StatFlow
Enables AI assistants to perform statistical analysis on MySQL databases, generating formatted Excel reports with t-tests and effect sizes, and creating thesis-quality Word documents with AI-powered insights.
README
StatFlow
🎯 About This Project
StatFlow is a personal learning project built to understand and explore the Model Context Protocol (MCP).
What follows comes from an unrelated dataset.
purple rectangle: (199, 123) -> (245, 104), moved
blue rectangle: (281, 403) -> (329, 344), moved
This project demonstrates how to build an MCP server that provides AI assistants with tools to interact with databases and generate reports.
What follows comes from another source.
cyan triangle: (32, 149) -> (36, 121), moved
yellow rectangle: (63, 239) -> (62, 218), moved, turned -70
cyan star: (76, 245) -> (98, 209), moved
Project Purpose: Learn MCP architecture, implement MCP servers, and understand how to expose functionality to AI assistants through standardized protocols.
🔌 What is MCP?
Model Context Protocol (MCP) is an open protocol that enables AI assistants to securely access external tools and data sources. It provides a standardized way for AI applications to:
- Call Tools: Execute functions or operations (like database queries, file operations)
- Access Resources: Read-only access to data (like database tables, file contents)
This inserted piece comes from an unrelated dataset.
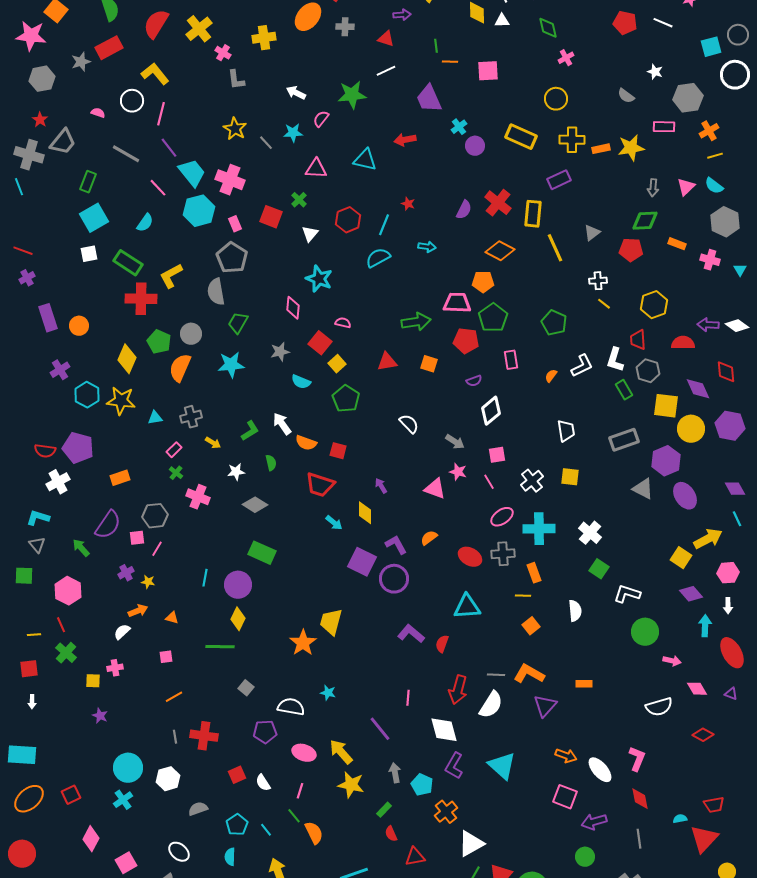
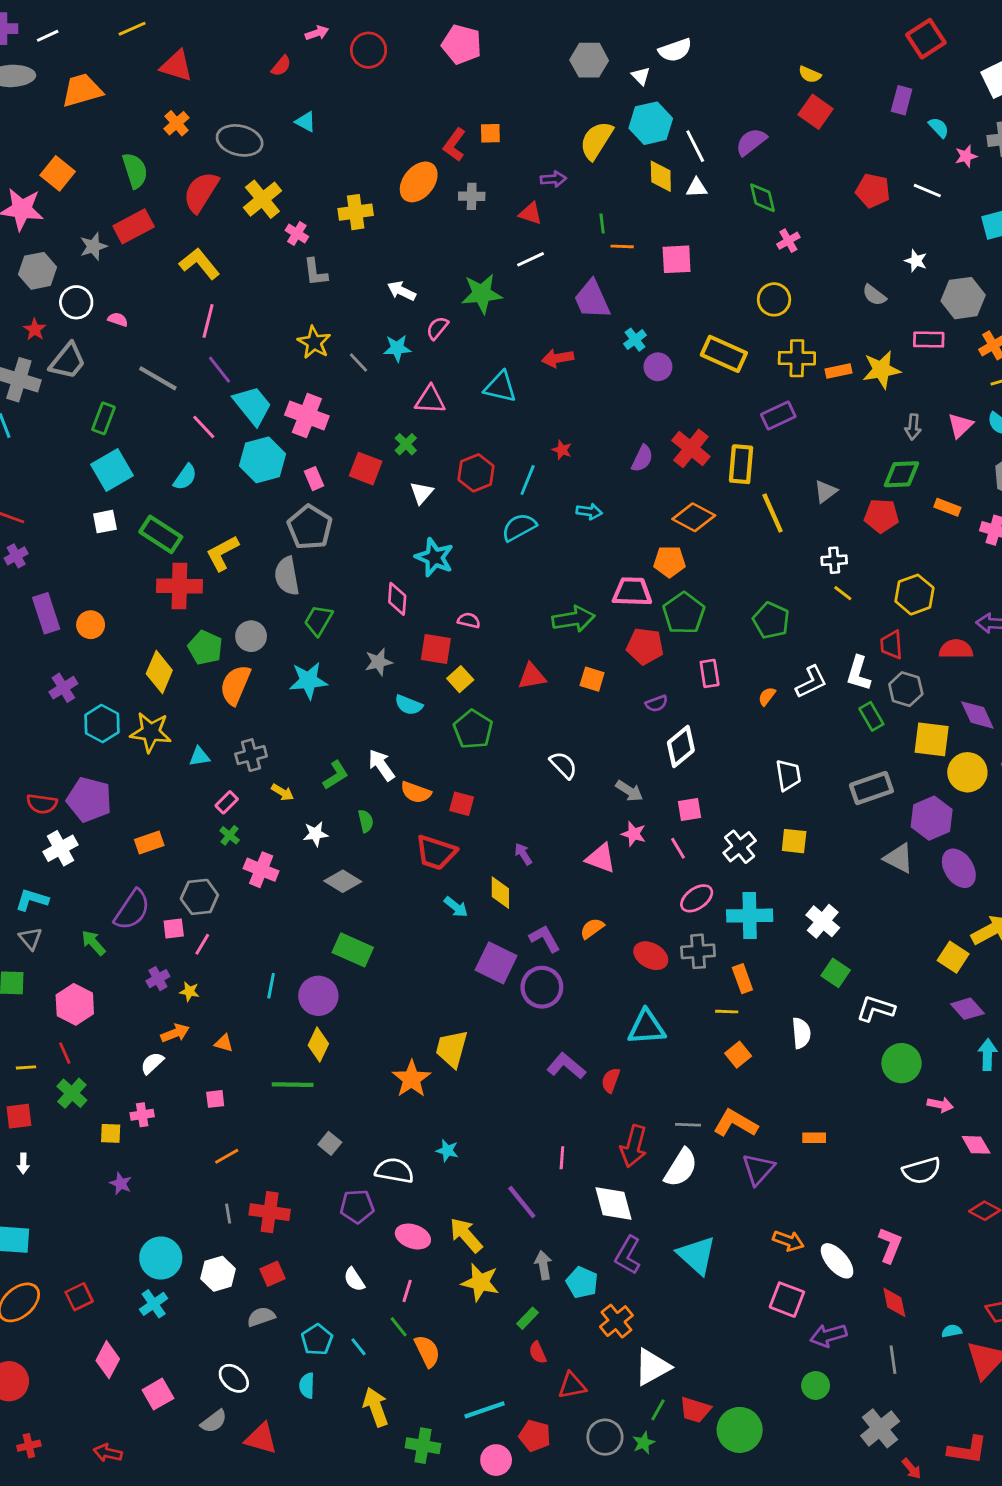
white circle: (132, 101) -> (76, 302), moved
red square: (320, 343) -> (436, 649), turned -30
red square: (237, 775) -> (273, 1274), moved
- Interact Securely: Controlled access to external systems without exposing credentials
Why MCP?
- Standardized interface for AI-tool integration
- Secure and controlled access to resources
- Works with Claude Desktop, Cursor, and other MCP-compatible clients
- Enables AI assistants to perform complex workflows autonomously
📊 Project Overview
StatFlow - MCP Server for Statistical Analysis & Report Generation
This MCP server demonstrates how to expose database analysis capabilities through MCP tools. It provides AI assistants with the ability to:
- Extract data from multiple MySQL databases
- Generate statistical analysis tables (t-tests, effect sizes, p-values)
- Create formatted Excel reports with visual organization
- Generate thesis-quality Word documents with AI-powered insights
- Support unlimited databases through dynamic configuration
✨ MCP Server Features
MCP Tools (3 Tools)
StatFlow exposes three MCP tools that AI assistants can call:
-
run_complete_analysis🎯- Complete workflow (DB → Excel → Report)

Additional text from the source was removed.